Nokia was a dominant player in the markets of Europe and Asia. The company was so strong in these markets that they did not care about North American Market which contributed only 7% of the business. The fact the company dismissed North America as its potential market lead to other companies like iPhone and Samsung to dominate. By the end of 2011, Android and iPhone had more than 10 times the market share of Nokia.
The Nokia was the Apple of cell phone business till 2007. The company also pioneered LTE technology and 3G. But with the emergence of smartphones, the company found itself totally unprepared for the change. The market after 2007, was not only about how a phone looks like but also what things you can do with a phone. Apple saw the phones as mini computers while Nokia still saw them as traditional style phones.
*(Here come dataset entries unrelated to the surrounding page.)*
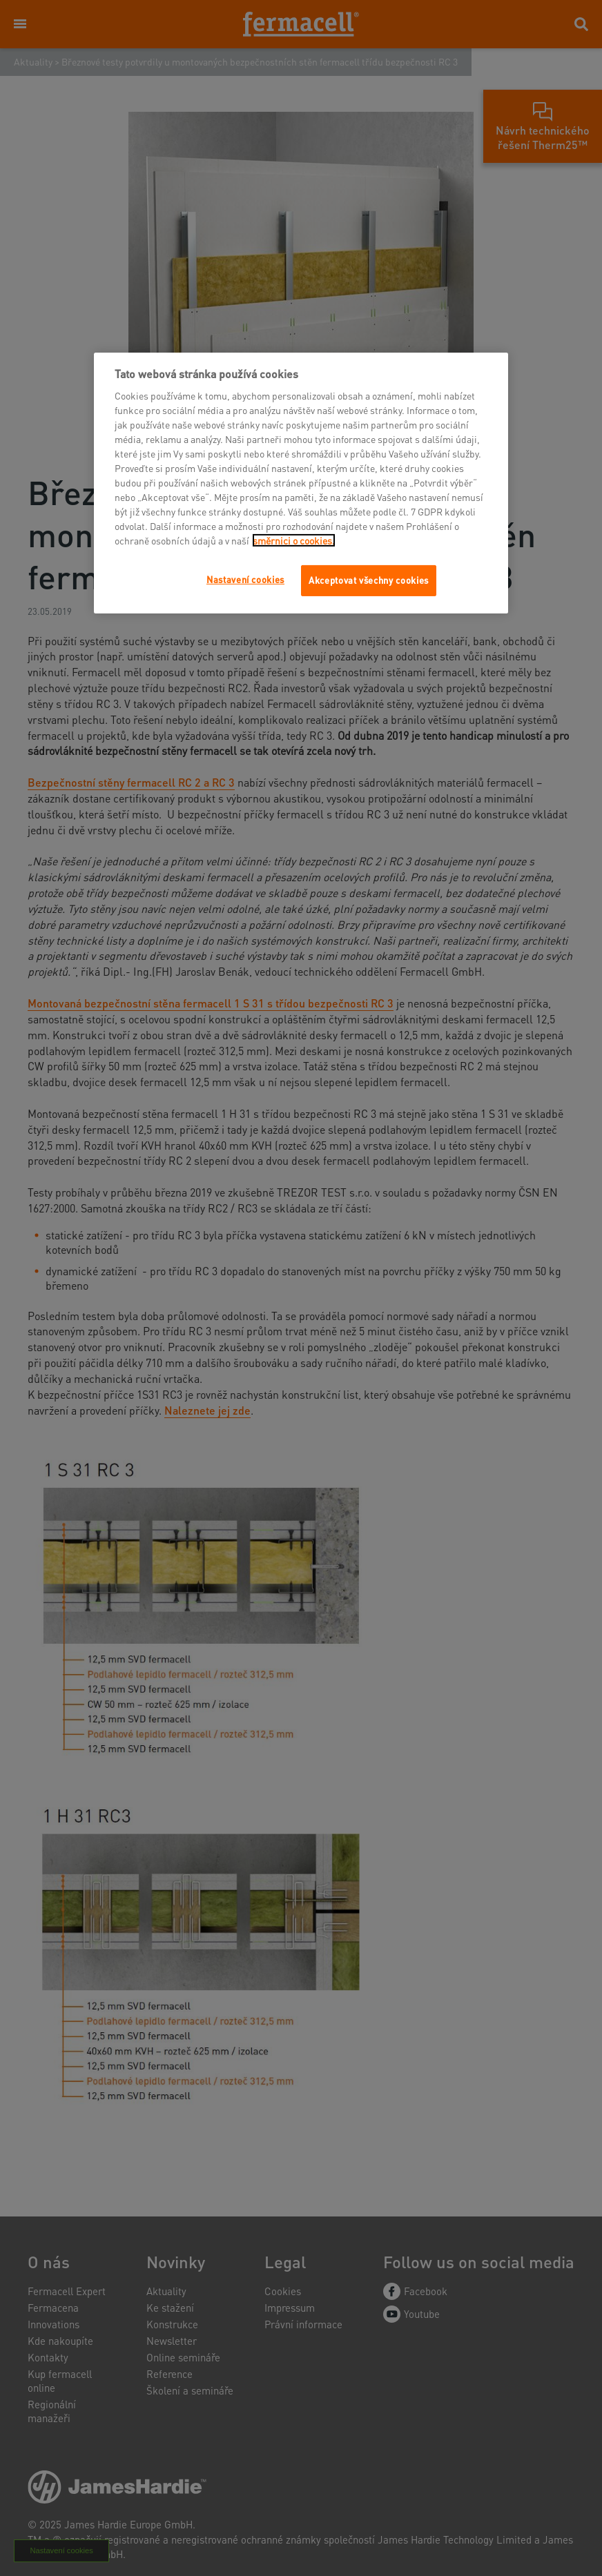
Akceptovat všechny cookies (369, 580)
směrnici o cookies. (294, 540)
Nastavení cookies (245, 579)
According to Quy Huy, the professor of strategy at INSEAD, “This (company culture) led middle managers to over promise and under deliver. One middle manager told us that ‘you can get resources by promising something earlier, or promising a lot – It is sales work’. This was made worse by the lack of technical competence among top managers, which influenced how they could assess technological limitations during goal setting. As one middle manager pointed out to us, at Apple the top managers are engineers. ‘We make everything into a business case and use figures to prove what’s good, whereas Apple is engineer-driven’. Top managers acknowledged to us that ‘there was no real software competence in the top management team’”.
In 2013, the company was acquired by Microsoft in a deal worth 3.79 billion euros. Since then, the company has come back with a new line of smartphones. We hope to see the company around for years to come in the future.